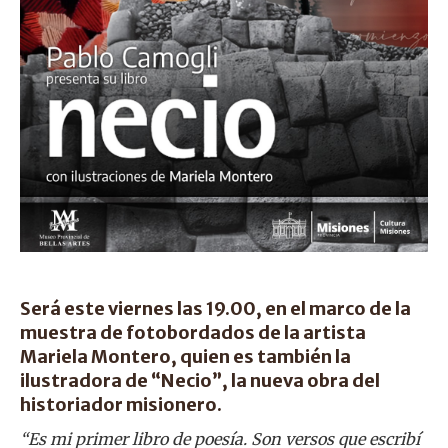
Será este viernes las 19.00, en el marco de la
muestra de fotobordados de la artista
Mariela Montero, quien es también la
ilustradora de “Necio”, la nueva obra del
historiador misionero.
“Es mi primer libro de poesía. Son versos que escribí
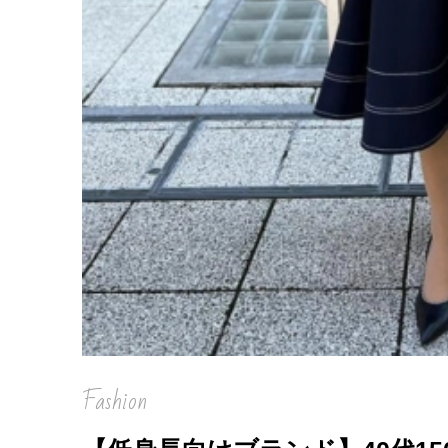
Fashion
##########
**Brief**
Every line above is to be given again exactly, apart from the pictures.

**Answer for this exercise**
Será este viernes las 19.00, en el marco de la
muestra de fotobordados de la artista
Mariela Montero, quien es también la
ilustradora de “Necio”, la nueva obra del
historiador misionero.
“Es mi primer libro de poesía. Son versos que escribí
Fashion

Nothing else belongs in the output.